▼
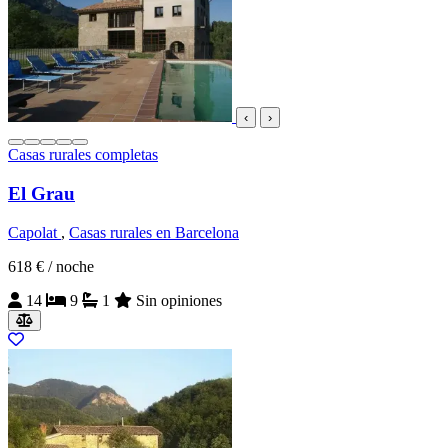
‹
›
Casas rurales completas
El Grau
Capolat
,
Casas rurales en Barcelona
618 €
/ noche
14
9
1
Sin opiniones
▲
Directions
Copy out every line from the material above where the string "Casas" turns up.

Response area
Casas rurales completas
Casas rurales en Barcelona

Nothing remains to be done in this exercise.